*** Begin section ***

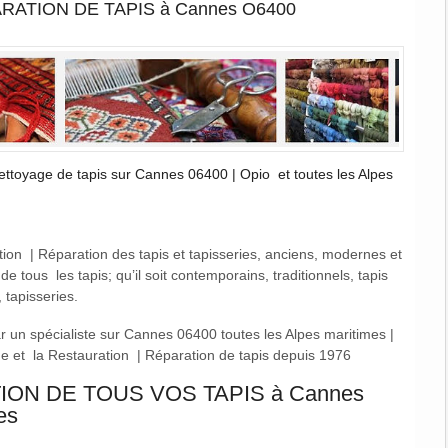
RATION DE TAPIS à Cannes O6400
ttoyage de tapis sur Cannes 06400 | Opio et toutes les Alpes
ion | Réparation des tapis et tapisseries, anciens, modernes et
 tous les tapis; qu’il soit contemporains, traditionnels, tapis
, tapisseries.
r un spécialiste sur Cannes 06400 toutes les Alpes maritimes |
ge et la Restauration | Réparation de tapis depuis 1976
ION DE TOUS VOS TAPIS à Cannes
es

*** End section ***

▶ About this task: Copy each line in the data that holds the word "tapisseries".

▶ Written response:
ion | Réparation des tapis et tapisseries, anciens, modernes et
, tapisseries.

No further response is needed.